Il hoche la tête et me lâche la main, ce que j'ai du mal à accepter. Alors que c'est moi qui l'encourage, non ? Je ne dois pas lui montrer ma tristesse, je dois le rassurer en me montrant fort. A l'instant où nos mains se séparent, je lui murmure de nouveau que tout va bien se passer. L'agent l'emmène alors dans une autre salle isolée et Roxas se retourne vers moi une dernière fois avant que la porte ne se referme.
Une heure est passée. Comment cela peut mettre autant de temps ? Je me ronge les ongles : au fond de moi je ne peux m'empêcher de me morfondre. Il est seul, harcelé de question par des gens qui veulent lui faire avouer des choses qu'il n'a pas fait, pour montrer qu'il est un tyran et non un martyre. Dans cet endroit où je ne peux rentrer, ou je ne peux l'aider, je me sens inutile, comme souvent en ce moment…
Tout à coup la porte s'ouvre sur un Roxas, qui, à première vue semble accablé de fatigue. Le policier s'avance vers moi tandis que mon blondinet s'écroule sur un siège à côté de moi. L'homme me fait un signe pour que je le suive et il m'emmène dans la même salle isolée. Là, il me pose différentes questions assez rapides sur ce que j'ai vu, ma réaction et des avis quant à la personnalité de Roxas et celle de Marluxia, que je connais moins évidemment. J'essaye un maximum de défendre Roxas et de lui donner des raisons pour avoir agi ainsi, mais ça sera au tribunal que mon témoignage aura une véritable importance. Il me laisse partir moins d'une demi-heure plus tard et me raccompagne dans la pièce principale où je retrouve mon protégé.

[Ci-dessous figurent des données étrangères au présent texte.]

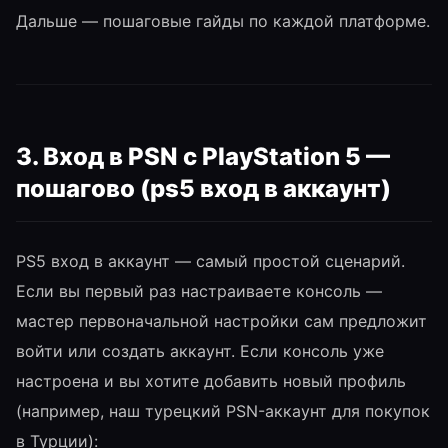
Дальше — пошаговые гайды по каждой платформе.
3. Вход в PSN с PlayStation 5 —
пошагово (ps5 вход в аккаунт)
PS5 вход в аккаунт — самый простой сценарий.
Если вы первый раз настраиваете консоль —
мастер первоначальной настройки сам предложит
войти или создать аккаунт. Если консоль уже
настроена и вы хотите добавить новый профиль
(например, наш турецкий PSN-аккаунт для покупок
в Турции):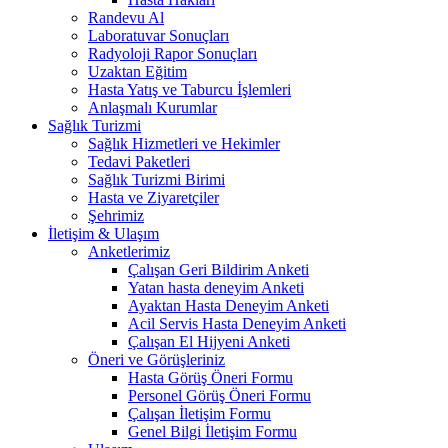
Randevu Al
Laboratuvar Sonuçları
Radyoloji Rapor Sonuçları
Uzaktan Eğitim
Hasta Yatış ve Taburcu İşlemleri
Anlaşmalı Kurumlar
Sağlık Turizmi
Sağlık Hizmetleri ve Hekimler
Tedavi Paketleri
Sağlık Turizmi Birimi
Hasta ve Ziyaretçiler
Şehrimiz
İletişim & Ulaşım
Anketlerimiz
Çalışan Geri Bildirim Anketi
Yatan hasta deneyim Anketi
Ayaktan Hasta Deneyim Anketi
Acil Servis Hasta Deneyim Anketi
Çalışan El Hijyeni Anketi
Öneri ve Görüşleriniz
Hasta Görüş Öneri Formu
Personel Görüş Öneri Formu
Çalışan İletişim Formu
Genel Bilgi İletişim Formu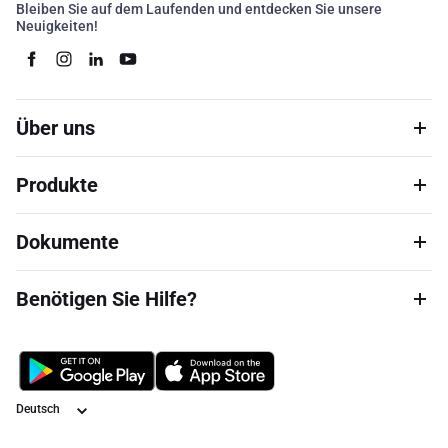
Bleiben Sie auf dem Laufenden und entdecken Sie unsere
Neuigkeiten!
Über uns
Produkte
Dokumente
Benötigen Sie Hilfe?
Sprache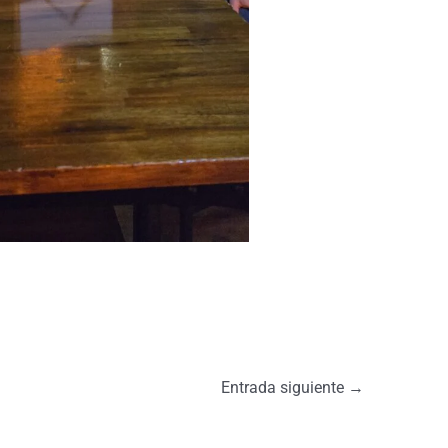
Entrada siguiente
→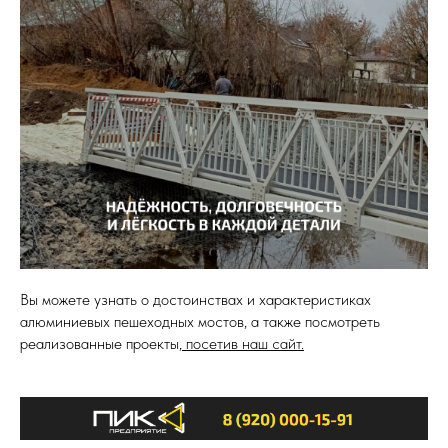
Вы можете узнать о достоинствах и характеристиках
алюминиевых пешеходных мостов, а также посмотреть
реализованные проекты,
посетив наш сайт.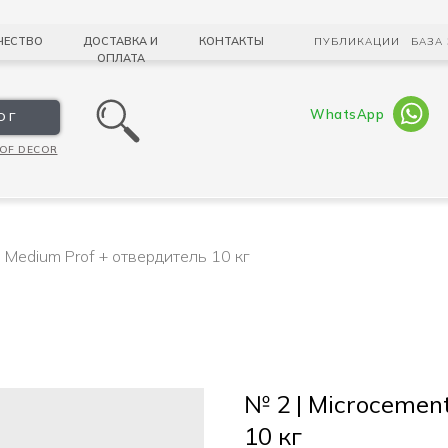
ЧЕСТВО
ДОСТАВКА И
КОНТАКТЫ
ПУБЛИКАЦИИ
БАЗА
ОПЛАТА
WhatsApp
ОГ
OF DECOR
 Medium Prof + отвердитель 10 кг
№ 2 | Microcemen
10 кг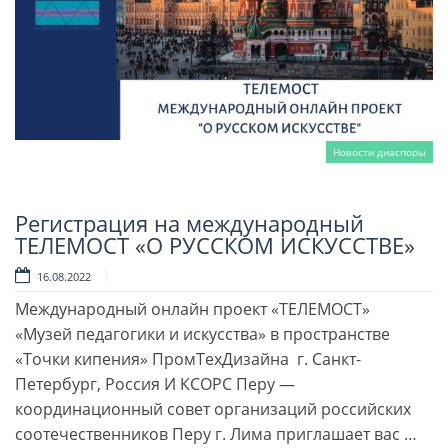
Новости диаспоры
Регистрация на международный
Читать далее
ТЕЛЕМОСТ «О РУССКОМ ИСКУССТВЕ»
16.08.2022
Международный онлайн проект «ТЕЛЕМОСТ»
«Музей педагогики и искусства» в пространстве
«Точки кипения» ПромТехДизайна г. Санкт-
Петербург, Россия И КСОРС Перу —
координационный совет организаций российских
соотечественников Перу г. Лима приглашает вас …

« C'est bon, veuillez signer ce papier et veillez à ce que ce jeune homme rentre bien chez lui. Le rendez-vous au tribunal sera jeudi prochain à 16h, vous n'êtes pas obligé de venir mais tachez à faire parvenir cette convocation à la mère de Roxas, elle doit être présente. Et, hm… – Il baisse légèrement la voix. – Si son frère se réveille, il serait bien qu'il soit présent lui aussi.
- Très bien, merci… »
Je fais un signe à Roxas après avoir signé le formulaire que le policier me tend. A l'instant où nous franchissons le seuil de la porte du commissariat, la mère de Roxas déboule, telle une furie, et se jette sur lui puis l'enlace vigoureusement. Pleurant à moitié, son fils lové contre sa poitrine, cette femme me semble bien plus douce et tragiquement attendrissante qu'elle ne l'était avant. Dans un sens, cette expérience lui aura était bénéfique, pour qu'elle puisse enfin se rendre compte de l'importance de ses deux enfants. Roxas se laisse bercer par ces bras réconfortants et je l'entends même chuchoter un « tout va bien ». La mère nous explique rapidement que dès qu'elle a été prévenue de ce qui était arrivé, elle s'était dépêchée de trouver un moyen de venir, mais si tard il n'y avait plus aucun taxi. Elle avait donc appelé Riku qui était parti chez Hayner avec ce dernier pour prendre la voiture de son père, récupérer la femme en détresse et l'amener ici.
Tout en écoutant ses péripéties, nous montons dans la dite voiture. Roxas garde la tête baissée, ne voulant pas regarder Riku et encore moins son ami Hayner. Dans un silence alors absolu, nous arrivons à destination. Soudain, Roxas s'adresse à moi, la mine piteuse et la voix enrayée.
« Tu voudrais pas dormir à la maison ce soir ? Juste parce que… »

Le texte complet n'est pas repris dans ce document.